### Work to complete:
Retyping all the entries exactly is the whole task.

[[ Dataset records open ]]

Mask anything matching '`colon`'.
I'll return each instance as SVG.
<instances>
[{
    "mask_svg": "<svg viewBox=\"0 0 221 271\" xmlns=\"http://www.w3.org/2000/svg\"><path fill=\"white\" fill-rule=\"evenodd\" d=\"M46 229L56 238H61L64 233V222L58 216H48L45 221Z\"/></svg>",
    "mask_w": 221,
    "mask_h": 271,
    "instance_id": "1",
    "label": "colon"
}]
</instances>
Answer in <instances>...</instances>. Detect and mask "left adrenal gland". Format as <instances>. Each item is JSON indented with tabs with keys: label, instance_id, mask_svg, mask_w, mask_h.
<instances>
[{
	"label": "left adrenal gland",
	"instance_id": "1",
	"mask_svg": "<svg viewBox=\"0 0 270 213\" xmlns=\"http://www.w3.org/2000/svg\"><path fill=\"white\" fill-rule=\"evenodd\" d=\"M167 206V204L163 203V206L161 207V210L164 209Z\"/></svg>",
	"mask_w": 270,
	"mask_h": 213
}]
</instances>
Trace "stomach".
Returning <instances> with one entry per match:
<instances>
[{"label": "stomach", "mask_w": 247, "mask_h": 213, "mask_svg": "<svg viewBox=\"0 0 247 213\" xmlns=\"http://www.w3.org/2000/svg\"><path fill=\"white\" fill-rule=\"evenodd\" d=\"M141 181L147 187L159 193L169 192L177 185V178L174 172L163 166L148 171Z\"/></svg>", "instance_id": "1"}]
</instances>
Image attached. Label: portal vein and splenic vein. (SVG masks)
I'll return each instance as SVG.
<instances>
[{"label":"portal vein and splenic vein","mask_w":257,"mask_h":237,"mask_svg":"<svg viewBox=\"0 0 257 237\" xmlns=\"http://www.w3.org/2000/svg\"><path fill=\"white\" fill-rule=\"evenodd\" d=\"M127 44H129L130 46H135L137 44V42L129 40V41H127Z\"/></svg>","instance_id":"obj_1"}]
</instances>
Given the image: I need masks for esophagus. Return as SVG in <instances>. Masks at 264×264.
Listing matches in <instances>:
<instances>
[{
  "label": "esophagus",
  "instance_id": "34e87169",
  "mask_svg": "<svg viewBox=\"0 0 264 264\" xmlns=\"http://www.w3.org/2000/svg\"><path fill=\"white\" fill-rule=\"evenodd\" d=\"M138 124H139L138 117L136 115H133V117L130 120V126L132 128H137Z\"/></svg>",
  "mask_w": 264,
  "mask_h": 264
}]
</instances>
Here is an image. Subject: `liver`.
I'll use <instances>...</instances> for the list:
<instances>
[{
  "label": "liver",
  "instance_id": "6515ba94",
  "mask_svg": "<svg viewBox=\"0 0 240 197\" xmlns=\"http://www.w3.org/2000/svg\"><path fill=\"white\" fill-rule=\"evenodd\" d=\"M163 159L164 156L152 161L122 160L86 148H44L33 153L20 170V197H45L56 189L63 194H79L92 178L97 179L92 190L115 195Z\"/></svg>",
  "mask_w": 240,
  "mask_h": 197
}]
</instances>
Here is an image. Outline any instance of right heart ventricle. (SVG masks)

[[ Dataset records closed ]]

### Output:
Mask anything matching '`colon`'.
I'll return each instance as SVG.
<instances>
[{
    "mask_svg": "<svg viewBox=\"0 0 221 271\" xmlns=\"http://www.w3.org/2000/svg\"><path fill=\"white\" fill-rule=\"evenodd\" d=\"M46 229L56 238H61L64 233V222L58 216H48L45 221Z\"/></svg>",
    "mask_w": 221,
    "mask_h": 271,
    "instance_id": "1",
    "label": "colon"
}]
</instances>
Answer in <instances>...</instances>. Detect and mask "left adrenal gland". Format as <instances>. Each item is JSON indented with tabs with keys: label, instance_id, mask_svg, mask_w, mask_h.
<instances>
[{
	"label": "left adrenal gland",
	"instance_id": "1",
	"mask_svg": "<svg viewBox=\"0 0 270 213\" xmlns=\"http://www.w3.org/2000/svg\"><path fill=\"white\" fill-rule=\"evenodd\" d=\"M167 206V204L163 203V206L161 207V210L164 209Z\"/></svg>",
	"mask_w": 270,
	"mask_h": 213
}]
</instances>
Trace "stomach".
Returning <instances> with one entry per match:
<instances>
[{"label": "stomach", "mask_w": 247, "mask_h": 213, "mask_svg": "<svg viewBox=\"0 0 247 213\" xmlns=\"http://www.w3.org/2000/svg\"><path fill=\"white\" fill-rule=\"evenodd\" d=\"M141 181L147 187L159 193L169 192L177 185V178L174 172L163 166L148 171Z\"/></svg>", "instance_id": "1"}]
</instances>
Image attached. Label: portal vein and splenic vein. (SVG masks)
I'll return each instance as SVG.
<instances>
[{"label":"portal vein and splenic vein","mask_w":257,"mask_h":237,"mask_svg":"<svg viewBox=\"0 0 257 237\" xmlns=\"http://www.w3.org/2000/svg\"><path fill=\"white\" fill-rule=\"evenodd\" d=\"M127 44H129L130 46H135L137 44V42L129 40V41H127Z\"/></svg>","instance_id":"obj_1"}]
</instances>
Given the image: I need masks for esophagus. Return as SVG in <instances>. Masks at 264×264.
Listing matches in <instances>:
<instances>
[{
  "label": "esophagus",
  "instance_id": "34e87169",
  "mask_svg": "<svg viewBox=\"0 0 264 264\" xmlns=\"http://www.w3.org/2000/svg\"><path fill=\"white\" fill-rule=\"evenodd\" d=\"M138 124H139L138 117L136 115H133V117L130 120V126L132 128H137Z\"/></svg>",
  "mask_w": 264,
  "mask_h": 264
}]
</instances>
Here is an image. Subject: `liver`.
I'll use <instances>...</instances> for the list:
<instances>
[{
  "label": "liver",
  "instance_id": "6515ba94",
  "mask_svg": "<svg viewBox=\"0 0 240 197\" xmlns=\"http://www.w3.org/2000/svg\"><path fill=\"white\" fill-rule=\"evenodd\" d=\"M163 159L164 156L152 161L122 160L86 148H44L33 153L20 170V197H45L56 189L63 194H79L92 178L97 179L92 190L115 195Z\"/></svg>",
  "mask_w": 240,
  "mask_h": 197
}]
</instances>
Here is an image. Outline any instance of right heart ventricle. (SVG masks)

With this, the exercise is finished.